### Work item
Word for word, output the data, with none of its pictures.

▼

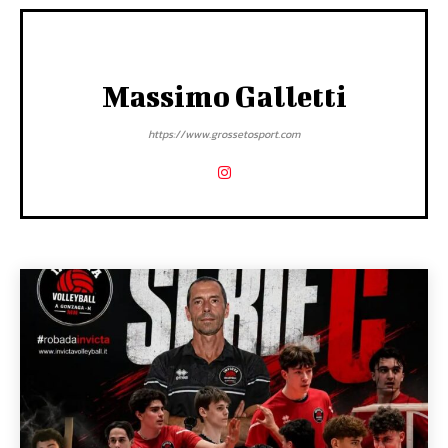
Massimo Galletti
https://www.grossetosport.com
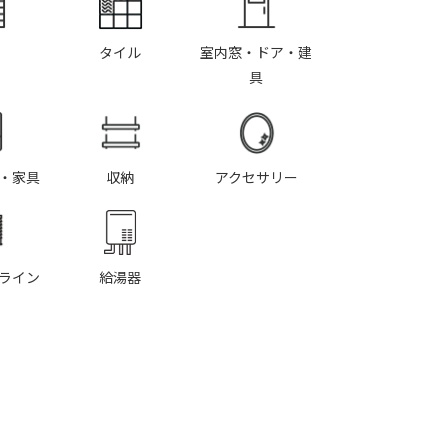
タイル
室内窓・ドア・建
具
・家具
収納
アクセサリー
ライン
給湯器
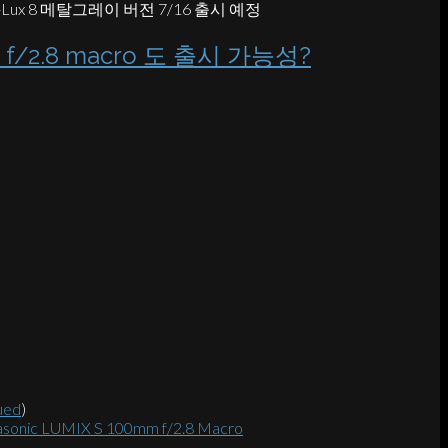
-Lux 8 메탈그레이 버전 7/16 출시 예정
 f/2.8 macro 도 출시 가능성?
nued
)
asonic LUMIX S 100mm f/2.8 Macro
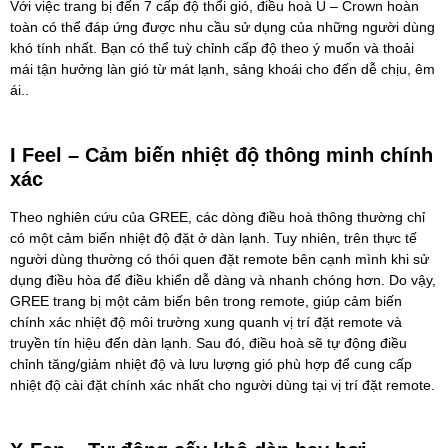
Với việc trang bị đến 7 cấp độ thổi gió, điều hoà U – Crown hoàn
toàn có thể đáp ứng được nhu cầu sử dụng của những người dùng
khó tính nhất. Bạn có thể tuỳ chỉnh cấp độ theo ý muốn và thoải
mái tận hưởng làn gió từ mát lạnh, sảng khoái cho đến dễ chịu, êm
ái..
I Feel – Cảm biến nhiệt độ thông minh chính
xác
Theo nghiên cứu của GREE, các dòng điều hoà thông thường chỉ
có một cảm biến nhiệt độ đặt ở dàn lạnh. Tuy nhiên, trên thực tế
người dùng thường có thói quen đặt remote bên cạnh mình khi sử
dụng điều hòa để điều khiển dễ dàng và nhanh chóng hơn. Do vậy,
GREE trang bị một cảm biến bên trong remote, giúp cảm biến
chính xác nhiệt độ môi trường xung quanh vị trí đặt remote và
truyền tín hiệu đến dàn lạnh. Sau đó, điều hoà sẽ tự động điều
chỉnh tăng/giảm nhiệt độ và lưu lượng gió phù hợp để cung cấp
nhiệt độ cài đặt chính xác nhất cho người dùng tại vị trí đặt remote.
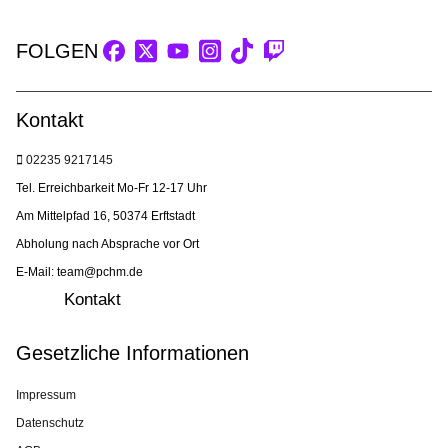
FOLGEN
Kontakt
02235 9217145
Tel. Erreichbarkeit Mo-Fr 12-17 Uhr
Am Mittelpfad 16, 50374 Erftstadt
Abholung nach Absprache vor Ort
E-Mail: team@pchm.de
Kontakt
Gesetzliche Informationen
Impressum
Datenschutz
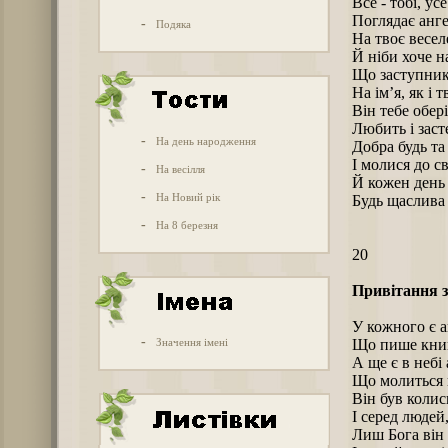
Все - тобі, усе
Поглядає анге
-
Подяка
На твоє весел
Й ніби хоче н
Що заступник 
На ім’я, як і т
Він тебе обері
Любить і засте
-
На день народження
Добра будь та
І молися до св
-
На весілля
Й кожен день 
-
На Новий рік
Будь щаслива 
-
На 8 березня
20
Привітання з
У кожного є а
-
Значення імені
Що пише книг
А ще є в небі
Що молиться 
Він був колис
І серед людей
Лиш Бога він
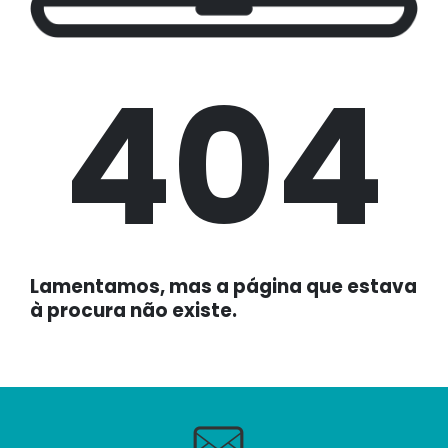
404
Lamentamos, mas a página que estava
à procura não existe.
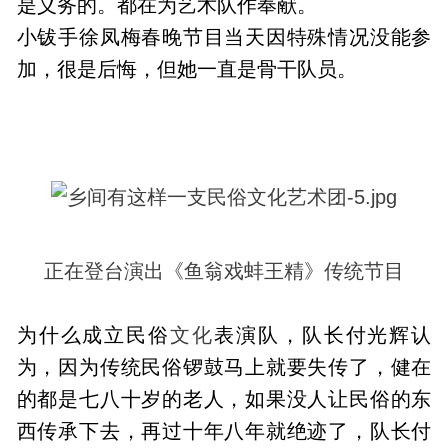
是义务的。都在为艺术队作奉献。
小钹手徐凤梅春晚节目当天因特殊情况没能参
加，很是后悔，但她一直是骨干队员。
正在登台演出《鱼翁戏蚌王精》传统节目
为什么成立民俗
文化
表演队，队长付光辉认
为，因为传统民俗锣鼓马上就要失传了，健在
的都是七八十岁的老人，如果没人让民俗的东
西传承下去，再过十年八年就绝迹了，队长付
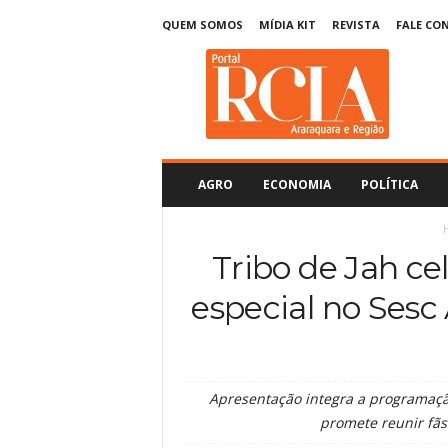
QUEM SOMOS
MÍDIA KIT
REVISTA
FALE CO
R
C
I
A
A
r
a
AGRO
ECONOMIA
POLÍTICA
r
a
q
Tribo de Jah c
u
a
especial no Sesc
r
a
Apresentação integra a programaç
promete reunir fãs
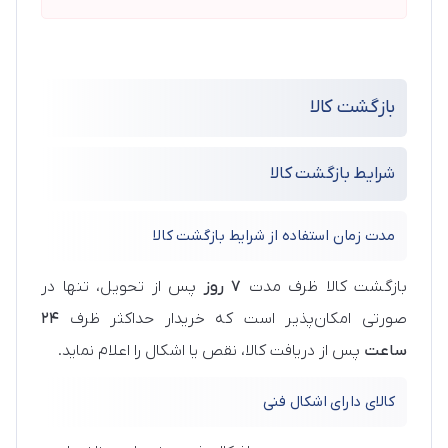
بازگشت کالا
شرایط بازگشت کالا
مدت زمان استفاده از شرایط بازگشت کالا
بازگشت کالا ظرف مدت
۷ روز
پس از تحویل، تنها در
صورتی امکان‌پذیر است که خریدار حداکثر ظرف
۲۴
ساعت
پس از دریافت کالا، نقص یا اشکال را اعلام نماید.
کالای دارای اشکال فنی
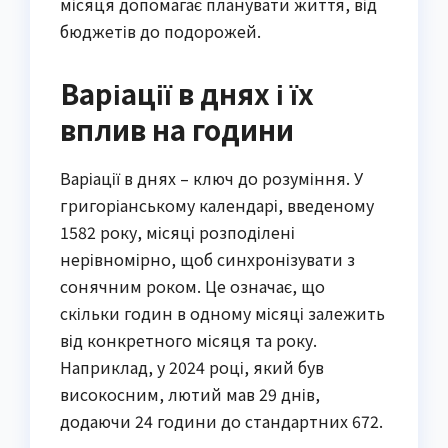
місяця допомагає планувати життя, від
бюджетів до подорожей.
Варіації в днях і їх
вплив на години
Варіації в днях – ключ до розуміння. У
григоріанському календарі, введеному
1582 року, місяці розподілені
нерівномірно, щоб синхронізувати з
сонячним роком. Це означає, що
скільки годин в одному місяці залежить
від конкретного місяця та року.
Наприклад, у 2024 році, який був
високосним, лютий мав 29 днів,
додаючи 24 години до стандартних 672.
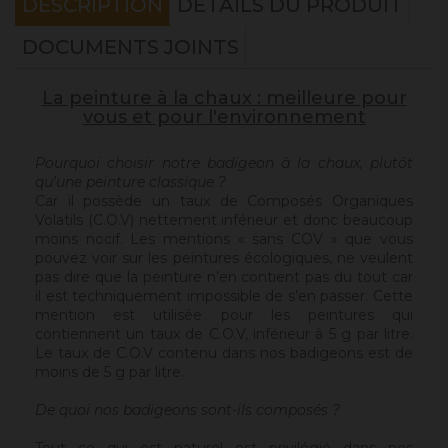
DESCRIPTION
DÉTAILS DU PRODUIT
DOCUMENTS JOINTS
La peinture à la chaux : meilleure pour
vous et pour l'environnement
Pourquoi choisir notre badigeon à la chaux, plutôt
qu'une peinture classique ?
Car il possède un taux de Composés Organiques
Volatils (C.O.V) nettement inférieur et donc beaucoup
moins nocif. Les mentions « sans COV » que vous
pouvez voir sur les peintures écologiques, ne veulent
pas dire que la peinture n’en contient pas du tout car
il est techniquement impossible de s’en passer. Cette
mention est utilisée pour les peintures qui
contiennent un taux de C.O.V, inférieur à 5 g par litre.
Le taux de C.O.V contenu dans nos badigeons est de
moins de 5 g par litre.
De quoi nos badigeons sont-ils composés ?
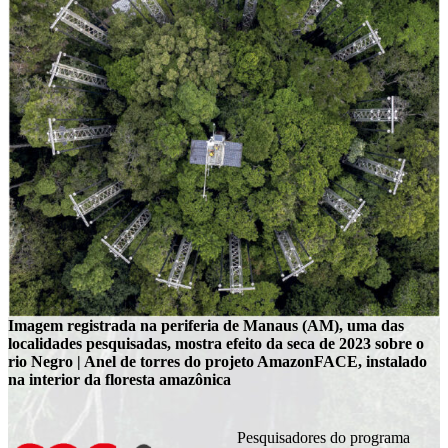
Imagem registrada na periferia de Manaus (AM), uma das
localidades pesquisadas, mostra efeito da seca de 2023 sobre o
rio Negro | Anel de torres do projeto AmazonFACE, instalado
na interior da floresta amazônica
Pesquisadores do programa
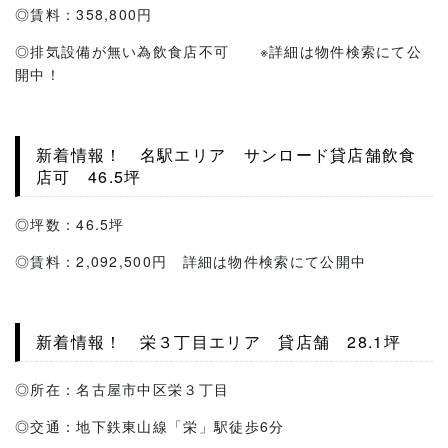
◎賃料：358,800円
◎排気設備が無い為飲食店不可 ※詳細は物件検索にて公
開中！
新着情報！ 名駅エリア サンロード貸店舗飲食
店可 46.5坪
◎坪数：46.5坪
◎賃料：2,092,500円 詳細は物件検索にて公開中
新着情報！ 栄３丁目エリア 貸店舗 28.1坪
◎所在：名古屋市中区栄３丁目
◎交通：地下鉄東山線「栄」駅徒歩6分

▲

### Output for this task
Massimo Galletti
https://www.grossetosport.com
タイル
室内窓・ドア・建
具
・家具
収納
アクセサリー
ライン
給湯器
-Lux 8 메탈그레이 버전 7/16 출시 예정
 f/2.8 macro 도 출시 가능성?
nued
)
asonic LUMIX S 100mm f/2.8 Macro
Với việc trang bị đến 7 cấp độ thổi gió, điều hoà U – Crown hoàn
toàn có thể đáp ứng được nhu cầu sử dụng của những người dùng
khó tính nhất. Bạn có thể tuỳ chỉnh cấp độ theo ý muốn và thoải
mái tận hưởng làn gió từ mát lạnh, sảng khoái cho đến dễ chịu, êm
ái..
I Feel – Cảm biến nhiệt độ thông minh chính
xác
Theo nghiên cứu của GREE, các dòng điều hoà thông thường chỉ
có một cảm biến nhiệt độ đặt ở dàn lạnh. Tuy nhiên, trên thực tế
người dùng thường có thói quen đặt remote bên cạnh mình khi sử
dụng điều hòa để điều khiển dễ dàng và nhanh chóng hơn. Do vậy,
GREE trang bị một cảm biến bên trong remote, giúp cảm biến
chính xác nhiệt độ môi trường xung quanh vị trí đặt remote và
truyền tín hiệu đến dàn lạnh. Sau đó, điều hoà sẽ tự động điều
chỉnh tăng/giảm nhiệt độ và lưu lượng gió phù hợp để cung cấp
nhiệt độ cài đặt chính xác nhất cho người dùng tại vị trí đặt remote.
FOLGEN
Kontakt
02235 9217145
Tel. Erreichbarkeit Mo-Fr 12-17 Uhr
Am Mittelpfad 16, 50374 Erftstadt
Abholung nach Absprache vor Ort
E-Mail: team@pchm.de
Kontakt
Gesetzliche Informationen
Impressum
Datenschutz
Все - тобі, усе
Поглядає анге
-
Подяка
На твоє весел
Й ніби хоче н
Що заступник 
На ім’я, як і т
Він тебе обері
Любить і засте
-
На день народження
Добра будь та
І молися до св
-
На весілля
Й кожен день 
-
На Новий рік
Будь щаслива 
-
На 8 березня
20
Привітання з
У кожного є а
-
Значення імені
Що пише книг
А ще є в небі
Що молиться 
Він був колис
І серед людей
Лиш Бога він
404
Lamentamos, mas a página que estava
à procura não existe.
是义务的。都在为艺术队作奉献。
小钹手徐凤梅春晚节目当天因特殊情况没能参
加，很是后悔，但她一直是骨干队员。
正在登台演出《鱼翁戏蚌王精》传统节目
为什么成立民俗
文化
表演队，队长付光辉认
为，因为传统民俗锣鼓马上就要失传了，健在
的都是七八十岁的老人，如果没人让民俗的东
西传承下去，再过十年八年就绝迹了，队长付
QUEM SOMOS
MÍDIA KIT
REVISTA
FALE CO
R
C
I
A
A
r
a
AGRO
ECONOMIA
POLÍTICA
r
a
q
Tribo de Jah c
u
a
especial no Sesc
r
a
Apresentação integra a programaç
promete reunir fãs
بازگشت کالا
شرایط بازگشت کالا
مدت زمان استفاده از شرایط بازگشت کالا
بازگشت کالا ظرف مدت
۷ روز
پس از تحویل، تنها در
صورتی امکان‌پذیر است که خریدار حداکثر ظرف
۲۴
ساعت
پس از دریافت کالا، نقص یا اشکال را اعلام نماید.
کالای دارای اشکال فنی
місяця допомагає планувати життя, від
бюджетів до подорожей.
Варіації в днях і їх
вплив на години
Варіації в днях – ключ до розуміння. У
григоріанському календарі, введеному
1582 року, місяці розподілені
нерівномірно, щоб синхронізувати з
сонячним роком. Це означає, що
скільки годин в одному місяці залежить
від конкретного місяця та року.
Наприклад, у 2024 році, який був
високосним, лютий мав 29 днів,
додаючи 24 години до стандартних 672.
DESCRIPTION
DÉTAILS DU PRODUIT
DOCUMENTS JOINTS
La peinture à la chaux : meilleure pour
vous et pour l'environnement
Pourquoi choisir notre badigeon à la chaux, plutôt
qu'une peinture classique ?
Car il possède un taux de Composés Organiques
Volatils (C.O.V) nettement inférieur et donc beaucoup
moins nocif. Les mentions « sans COV » que vous
pouvez voir sur les peintures écologiques, ne veulent
pas dire que la peinture n’en contient pas du tout car
il est techniquement impossible de s’en passer. Cette
mention est utilisée pour les peintures qui
contiennent un taux de C.O.V, inférieur à 5 g par litre.
Le taux de C.O.V contenu dans nos badigeons est de
moins de 5 g par litre.
De quoi nos badigeons sont-ils composés ?
Imagem registrada na periferia de Manaus (AM), uma das
localidades pesquisadas, mostra efeito da seca de 2023 sobre o
rio Negro | Anel de torres do projeto AmazonFACE, instalado
na interior da floresta amazônica
Pesquisadores do programa
◎賃料：358,800円
◎排気設備が無い為飲食店不可 ※詳細は物件検索にて公
開中！
新着情報！ 名駅エリア サンロード貸店舗飲食
店可 46.5坪
◎坪数：46.5坪
◎賃料：2,092,500円 詳細は物件検索にて公開中
新着情報！ 栄３丁目エリア 貸店舗 28.1坪
◎所在：名古屋市中区栄３丁目
◎交通：地下鉄東山線「栄」駅徒歩6分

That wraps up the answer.